Favreau is full Guy Fieri (minus the stupid dyed hair) as Chef Carl Casper, relatively renowned at a local restaurant and doing pretty well as he prepares for an upcoming review by a notoriously harsh critic. When the review tears apart not only his cooking but his personal life, Carl loses it (insisting in front of a restaurant full of customers that the chocolate lava cake is sufficiently molten) and is promptly fired. On a whim, he buys a food truck and hits the road with his slightly-estranged son and his good buddy John Leguizamo. Really, everyone should hit the road with their good buddy John Leguizamo when things get rough. Does wonders for me, anyway.

The simplicity of Chef is comforting, at least insofar as we’re able to recognize massive Hollywood icons acting in a movie with a small budget that’s actually good. Favreau isn’t breaking any new ground here, but at a certain point that just stops mattering. It’s entertaining. That’s groundbreaking enough, I’m sad to say, given that the top box office film in the States at the time of writing this is seriously the Ouija movie.

That said, if food isn’t your thing, it’s entirely conceivable that you’ll find Chef boring and one-note. The third act seems a bit rushed, and a few characters that seemed to matter in the opening scenes of the film never even pop back up. The challenge is overcome fairly easily, and after Chef Casper regains his success there’s little else to do besides – well, cook. Favreau could polish his screenplay a little more, sure, but Chef seems content without having to go up for any Academy Awards in the writing categories.
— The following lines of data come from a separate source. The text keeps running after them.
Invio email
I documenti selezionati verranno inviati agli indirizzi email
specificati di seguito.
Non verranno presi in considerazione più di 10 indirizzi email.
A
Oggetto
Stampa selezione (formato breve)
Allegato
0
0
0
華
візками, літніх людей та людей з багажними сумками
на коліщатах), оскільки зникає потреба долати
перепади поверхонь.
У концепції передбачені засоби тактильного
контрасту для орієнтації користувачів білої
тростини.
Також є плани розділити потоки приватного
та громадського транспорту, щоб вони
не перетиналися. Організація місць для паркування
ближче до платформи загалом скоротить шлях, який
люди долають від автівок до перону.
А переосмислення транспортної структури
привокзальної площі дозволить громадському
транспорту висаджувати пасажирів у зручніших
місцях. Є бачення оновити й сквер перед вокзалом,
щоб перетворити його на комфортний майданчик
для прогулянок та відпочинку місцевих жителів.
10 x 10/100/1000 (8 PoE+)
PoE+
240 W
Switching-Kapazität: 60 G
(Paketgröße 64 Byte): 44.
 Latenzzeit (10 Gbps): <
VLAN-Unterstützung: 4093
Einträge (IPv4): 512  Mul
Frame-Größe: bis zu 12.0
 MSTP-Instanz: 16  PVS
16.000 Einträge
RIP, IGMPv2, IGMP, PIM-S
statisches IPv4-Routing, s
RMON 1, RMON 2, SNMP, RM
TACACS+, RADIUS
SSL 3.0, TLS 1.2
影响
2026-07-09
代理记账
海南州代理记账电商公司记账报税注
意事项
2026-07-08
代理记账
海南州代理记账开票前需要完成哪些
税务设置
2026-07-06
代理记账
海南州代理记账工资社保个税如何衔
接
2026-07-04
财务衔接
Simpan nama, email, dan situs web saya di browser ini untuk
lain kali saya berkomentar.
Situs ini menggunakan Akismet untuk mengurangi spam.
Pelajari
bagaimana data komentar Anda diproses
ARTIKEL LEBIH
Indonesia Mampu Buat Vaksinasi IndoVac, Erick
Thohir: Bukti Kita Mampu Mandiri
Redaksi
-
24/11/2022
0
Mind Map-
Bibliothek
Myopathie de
Alongside the entertainment, Chef managed to make me really really hungry. Mouthwateringly so. Cubanos, medianoches, and tostones star alongside aglio e olio and mojo-marinated pork. Yeah, Scarlett Johansson and Oscar winners Dustin Hoffman and Downey Jr. acquit themselves admirably enough, but it’s the food in Chef that steals the show. INSERT OBLIGATORY FOOD PUN (like: “Chef is an off-menu treat!”) HERE.